### Brief
Print the data exactly as written, line for line, and leave its pictures behind.

### Information supplied
******

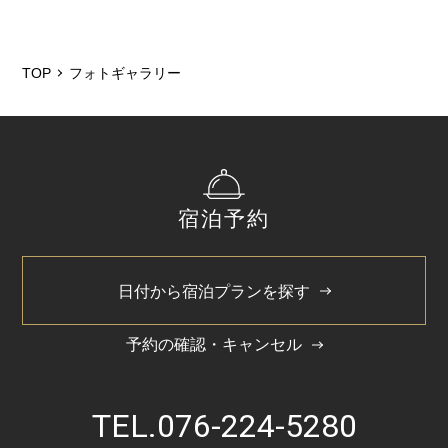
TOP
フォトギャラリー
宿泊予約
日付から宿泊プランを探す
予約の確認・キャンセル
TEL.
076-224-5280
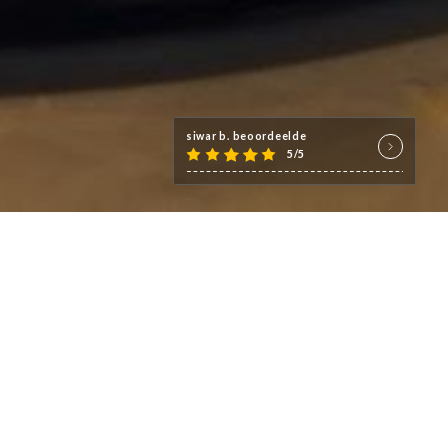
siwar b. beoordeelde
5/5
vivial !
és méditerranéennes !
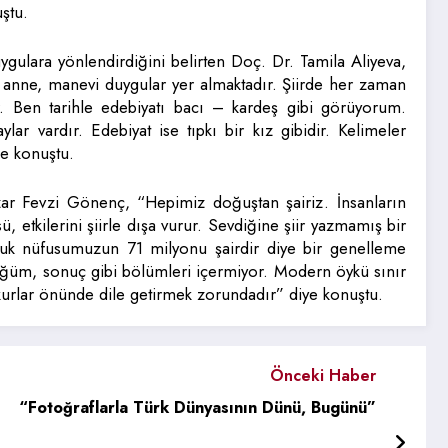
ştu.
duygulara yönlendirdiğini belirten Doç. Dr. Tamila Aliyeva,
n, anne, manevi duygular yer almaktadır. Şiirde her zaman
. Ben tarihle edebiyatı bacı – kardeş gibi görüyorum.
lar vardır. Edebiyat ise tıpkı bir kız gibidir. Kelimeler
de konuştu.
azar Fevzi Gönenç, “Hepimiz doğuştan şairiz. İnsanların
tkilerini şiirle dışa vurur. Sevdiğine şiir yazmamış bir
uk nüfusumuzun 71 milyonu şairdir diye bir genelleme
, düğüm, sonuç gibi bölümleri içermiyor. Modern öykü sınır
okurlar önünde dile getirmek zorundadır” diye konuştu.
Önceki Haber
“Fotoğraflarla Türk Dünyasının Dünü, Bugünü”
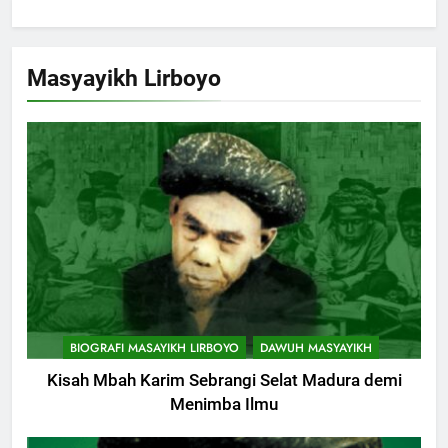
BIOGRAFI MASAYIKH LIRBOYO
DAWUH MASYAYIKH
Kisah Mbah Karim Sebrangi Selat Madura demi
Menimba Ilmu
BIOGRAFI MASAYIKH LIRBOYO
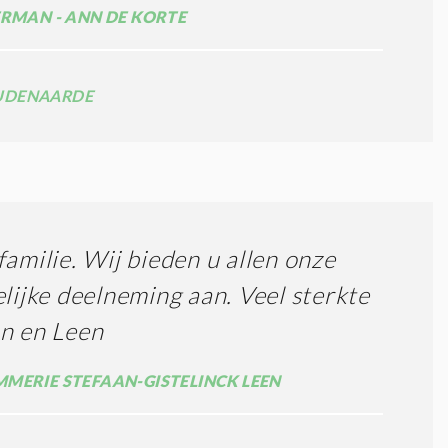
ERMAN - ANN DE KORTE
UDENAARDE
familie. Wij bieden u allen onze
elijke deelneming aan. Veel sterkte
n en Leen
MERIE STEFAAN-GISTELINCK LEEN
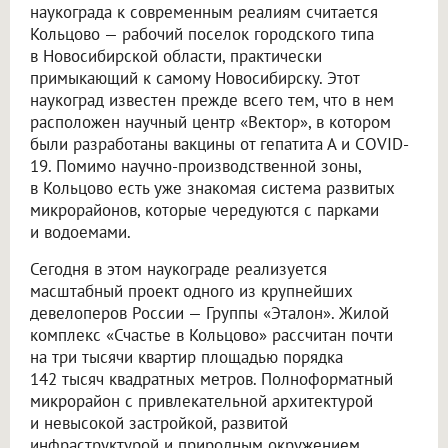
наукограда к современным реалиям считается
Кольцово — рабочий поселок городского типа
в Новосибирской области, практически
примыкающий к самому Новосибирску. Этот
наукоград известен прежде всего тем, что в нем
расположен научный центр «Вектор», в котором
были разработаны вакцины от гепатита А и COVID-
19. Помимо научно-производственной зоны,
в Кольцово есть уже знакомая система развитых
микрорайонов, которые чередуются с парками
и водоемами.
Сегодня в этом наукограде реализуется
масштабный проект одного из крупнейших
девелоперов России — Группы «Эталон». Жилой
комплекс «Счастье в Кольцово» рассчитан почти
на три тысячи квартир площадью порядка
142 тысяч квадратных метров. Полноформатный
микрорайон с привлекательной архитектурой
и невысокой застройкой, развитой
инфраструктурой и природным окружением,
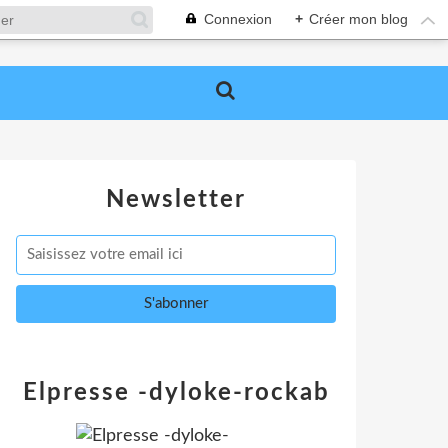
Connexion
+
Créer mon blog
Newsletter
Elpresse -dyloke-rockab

******

### Task output
TOP
フォトギャラリー
宿泊予約
日付から宿泊プランを探す
予約の確認・キャンセル
TEL.
076-224-5280
siwar b. beoordeelde
5/5
vivial !
és méditerranéennes !
ştu.
duygulara yönlendirdiğini belirten Doç. Dr. Tamila Aliyeva,
n, anne, manevi duygular yer almaktadır. Şiirde her zaman
. Ben tarihle edebiyatı bacı – kardeş gibi görüyorum.
lar vardır. Edebiyat ise tıpkı bir kız gibidir. Kelimeler
de konuştu.
azar Fevzi Gönenç, “Hepimiz doğuştan şairiz. İnsanların
tkilerini şiirle dışa vurur. Sevdiğine şiir yazmamış bir
uk nüfusumuzun 71 milyonu şairdir diye bir genelleme
, düğüm, sonuç gibi bölümleri içermiyor. Modern öykü sınır
okurlar önünde dile getirmek zorundadır” diye konuştu.
Önceki Haber
“Fotoğraflarla Türk Dünyasının Dünü, Bugünü”
BIOGRAFI MASAYIKH LIRBOYO
DAWUH MASYAYIKH
Kisah Mbah Karim Sebrangi Selat Madura demi
Menimba Ilmu
BIOGRAFI MASAYIKH LIRBOYO
ERMAN - ANN DE KORTE
UDENAARDE
familie. Wij bieden u allen onze
elijke deelneming aan. Veel sterkte
n en Leen
MERIE STEFAAN-GISTELINCK LEEN
наукограда к современным реалиям считается
Кольцово — рабочий поселок городского типа
в Новосибирской области, практически
примыкающий к самому Новосибирску. Этот
наукоград известен прежде всего тем, что в нем
расположен научный центр «Вектор», в котором
были разработаны вакцины от гепатита А и COVID-
19. Помимо научно-производственной зоны,
в Кольцово есть уже знакомая система развитых
микрорайонов, которые чередуются с парками
и водоемами.
Сегодня в этом наукограде реализуется
масштабный проект одного из крупнейших
девелоперов России — Группы «Эталон». Жилой
комплекс «Счастье в Кольцово» рассчитан почти
на три тысячи квартир площадью порядка
142 тысяч квадратных метров. Полноформатный
микрорайон с привлекательной архитектурой
и невысокой застройкой, развитой
инфраструктурой и природным окружением,
Connexion
+
Créer mon blog
Newsletter
Elpresse -dyloke-rockab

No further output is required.